A former Tory MP jailed for groping a 15-year-old boy has lost a Court of Appeal challenge against his conviction and sentence.
Imran Ahmad Khan, 49, was jailed for 18 months at Southwark Crown Court in May, after being found guilty of sexual assaulting the teenager after a party in 2008.
Two days after winning his seat in Wakefield, West Yorkshire, in the December 2019 general election, Khan contacted one of the victim’s relatives expressing concerns about the 2008 incident, and the victim later went to police.
Khan was expelled from the Conservative Party and resigned, triggering a by-election in the constituency, following his conviction.
The former MP brought an appeal against his conviction and sentence, which was heard at the Court of Appeal in November.
His lawyers argued that his conviction was “unsafe” because the case against him was “weak” and was bolstered by “bad character evidence” in the form of a man who alleged he had been sexually assaulted as an adult by Khan in Pakistan in 2010.
They also argued his jail term was too long for the offence and should have been suspended.
But both appeals were dismissed by three senior judges in a ruling on Monday.
Dismissing the conviction appeal, Justice Sweeney, sitting with Dame Victoria Sharp and Justice Linden, said: “The (trial) judge was plainly entitled to conclude that the prosecution case in relation to (the victim’s) complaint was not weak. Indeed, in our view, the case was far from weak.”
He added: “Against that overall background, we have no doubt that the appellant’s trial was fair and that his conviction was safe.”
Justice Sweeney said the judge also gave due consideration to suspending the sentence, especially in light of Khan’s frail mother’s care needs and the fact he was her sole carer before he was jailed, but concluded custody was necessary in all the circumstances.
He added: “In our view, on the particular facts of this case, he was entitled to reach that conclusion.”
Khan’s appeal hearing last month was attended by the Conservative MP for Reigate, Crispin Blunt, who previously claimed Khan’s conviction was “a serious miscarriage of justice”.
Passing sentence in May, Justice Jeremy Baker said: “The only regret you feel is towards yourself for having found yourself in the predicament you face as a result of your actions some 14 years ago.
“Although it may well be over the years you had let yourself believe you had got away with having committed this offence, I am sure you were aware from the outset there was a risk there would be a day of reckoning.”
The judge said Khan had displayed a “significant degree of brutality” in the lead-up to the assault, as he dragged his victim upstairs and threw him on to a bed.
The Crown Court also heard how he forced the then teenager to drink gin and tonic and asked him to watch pornography before the attack at a house in Staffordshire, after a party in January 2008.
The victim, who cannot be identified, said he was left feeling “scared, vulnerable, numb, shocked and surprised” after Khan, then 34, touched his feet and legs, coming within “a hair’s breadth” of his privates, as he went to sleep in a top bunk bed.
The court heard the victim was “inconsolable” when he ran to his parents after the attack.
A police report was made at the time, but no further action was taken because the boy did not want to make a formal complaint.
However, he told jurors “it all came flooding back” when he learned Khan was standing in the general election.
He said he was not “taken very seriously” when he made the allegation to the Tory press office days before Khan won the Wakefield seat, and went to police after Khan helped the Conservatives win a large Commons majority.
Khan, who is gay and a Muslim, claimed he only touched the Catholic teenager’s elbow when he “became extremely upset” after a conversation about his confused sexuality.

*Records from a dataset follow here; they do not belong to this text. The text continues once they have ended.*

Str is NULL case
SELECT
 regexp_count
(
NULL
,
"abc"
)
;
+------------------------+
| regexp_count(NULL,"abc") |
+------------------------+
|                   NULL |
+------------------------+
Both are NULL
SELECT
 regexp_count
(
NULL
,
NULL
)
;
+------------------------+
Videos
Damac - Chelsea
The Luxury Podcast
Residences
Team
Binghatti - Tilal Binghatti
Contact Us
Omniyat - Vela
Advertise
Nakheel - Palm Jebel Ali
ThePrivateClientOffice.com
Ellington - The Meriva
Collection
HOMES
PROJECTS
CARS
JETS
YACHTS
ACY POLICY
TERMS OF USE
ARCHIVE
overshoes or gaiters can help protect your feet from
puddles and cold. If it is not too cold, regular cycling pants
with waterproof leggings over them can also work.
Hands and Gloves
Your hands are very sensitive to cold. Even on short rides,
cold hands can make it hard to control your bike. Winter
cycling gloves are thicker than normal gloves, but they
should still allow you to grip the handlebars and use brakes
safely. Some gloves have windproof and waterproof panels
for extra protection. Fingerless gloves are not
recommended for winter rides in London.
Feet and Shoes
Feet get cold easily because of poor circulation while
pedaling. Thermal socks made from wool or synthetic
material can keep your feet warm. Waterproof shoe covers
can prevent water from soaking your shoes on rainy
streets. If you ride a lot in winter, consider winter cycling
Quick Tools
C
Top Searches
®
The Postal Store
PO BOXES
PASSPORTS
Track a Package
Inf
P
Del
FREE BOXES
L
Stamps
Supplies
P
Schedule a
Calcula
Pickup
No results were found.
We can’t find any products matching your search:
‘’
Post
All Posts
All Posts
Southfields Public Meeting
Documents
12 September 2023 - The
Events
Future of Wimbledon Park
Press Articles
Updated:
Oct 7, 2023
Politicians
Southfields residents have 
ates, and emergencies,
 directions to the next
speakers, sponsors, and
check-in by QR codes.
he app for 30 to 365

The politician said he was trying to be “kind” and “helpful”, but the boy became upset and “bolted” when the topic of pornography was raised.
Khan was found guilty of a single count of sexual assault after about five hours of deliberations by a jury.
Gudrun Young KC, representing Khan, who has a degenerative bone disease and is registered disabled, told the court in May the former MP had been “completely teetotal and celibate” for a number of years, and has “become somewhat of a recluse”, living with and caring for his elderly mother.
Ms Young said that since his election to Parliament his life has been in “freefall”, adding: “At every stage of this process, the investigation, charge, trial, everything he has worked for and achieved in his life has been gradually stripped away from him, ending in this conviction.”
She said Khan had gone from “high public office” with a successful career behind him to being “utterly and completely disgraced with his life and career in ruins, shamed and humiliated at every turn”.
“To say his reputation is in tatters does not do the matter justice. It has been completely destroyed,” she said.
“Mr Khan’s fall from grace has been spectacular.
“He will always be known as a disgraced former MP and he will take that to his grave.”